*** Opening Recorded data ***

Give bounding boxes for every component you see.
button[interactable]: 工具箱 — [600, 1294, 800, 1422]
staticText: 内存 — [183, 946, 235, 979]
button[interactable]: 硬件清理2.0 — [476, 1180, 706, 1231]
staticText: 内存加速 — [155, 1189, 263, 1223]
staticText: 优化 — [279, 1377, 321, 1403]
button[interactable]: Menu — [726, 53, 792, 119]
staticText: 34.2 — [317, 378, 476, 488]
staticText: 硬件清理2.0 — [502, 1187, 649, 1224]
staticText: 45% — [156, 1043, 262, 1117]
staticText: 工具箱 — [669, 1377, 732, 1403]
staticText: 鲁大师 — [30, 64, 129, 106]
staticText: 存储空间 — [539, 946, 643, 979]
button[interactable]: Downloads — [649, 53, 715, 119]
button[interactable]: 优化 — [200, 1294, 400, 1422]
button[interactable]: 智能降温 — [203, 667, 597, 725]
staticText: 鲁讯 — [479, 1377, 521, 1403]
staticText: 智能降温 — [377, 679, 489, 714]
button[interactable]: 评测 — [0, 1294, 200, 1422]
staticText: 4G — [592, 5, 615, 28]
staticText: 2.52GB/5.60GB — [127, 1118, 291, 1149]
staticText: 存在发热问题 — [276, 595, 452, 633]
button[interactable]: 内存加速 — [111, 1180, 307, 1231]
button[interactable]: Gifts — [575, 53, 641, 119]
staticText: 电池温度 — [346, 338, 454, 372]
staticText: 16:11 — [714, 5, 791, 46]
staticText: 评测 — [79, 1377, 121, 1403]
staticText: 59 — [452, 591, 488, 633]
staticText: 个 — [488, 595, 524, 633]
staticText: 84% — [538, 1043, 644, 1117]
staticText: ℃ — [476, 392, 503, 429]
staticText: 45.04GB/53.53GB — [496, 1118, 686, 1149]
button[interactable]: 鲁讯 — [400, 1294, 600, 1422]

*** Closing Recorded data ***

# Task to carry out
Whole listing, every line: reproduce it exactly.

# Exercise response
Give bounding boxes for every component you see.
button[interactable]: 工具箱 — [600, 1294, 800, 1422]
staticText: 内存 — [183, 946, 235, 979]
button[interactable]: 硬件清理2.0 — [476, 1180, 706, 1231]
staticText: 内存加速 — [155, 1189, 263, 1223]
staticText: 优化 — [279, 1377, 321, 1403]
button[interactable]: Menu — [726, 53, 792, 119]
staticText: 34.2 — [317, 378, 476, 488]
staticText: 硬件清理2.0 — [502, 1187, 649, 1224]
staticText: 45% — [156, 1043, 262, 1117]
staticText: 工具箱 — [669, 1377, 732, 1403]
staticText: 鲁大师 — [30, 64, 129, 106]
staticText: 存储空间 — [539, 946, 643, 979]
button[interactable]: Downloads — [649, 53, 715, 119]
button[interactable]: 优化 — [200, 1294, 400, 1422]
button[interactable]: 智能降温 — [203, 667, 597, 725]
staticText: 鲁讯 — [479, 1377, 521, 1403]
staticText: 智能降温 — [377, 679, 489, 714]
button[interactable]: 评测 — [0, 1294, 200, 1422]
staticText: 4G — [592, 5, 615, 28]
staticText: 2.52GB/5.60GB — [127, 1118, 291, 1149]
staticText: 存在发热问题 — [276, 595, 452, 633]
button[interactable]: 内存加速 — [111, 1180, 307, 1231]
button[interactable]: Gifts — [575, 53, 641, 119]
staticText: 电池温度 — [346, 338, 454, 372]
staticText: 16:11 — [714, 5, 791, 46]
staticText: 评测 — [79, 1377, 121, 1403]
staticText: 59 — [452, 591, 488, 633]
staticText: 个 — [488, 595, 524, 633]
staticText: 84% — [538, 1043, 644, 1117]
staticText: ℃ — [476, 392, 503, 429]
staticText: 45.04GB/53.53GB — [496, 1118, 686, 1149]
button[interactable]: 鲁讯 — [400, 1294, 600, 1422]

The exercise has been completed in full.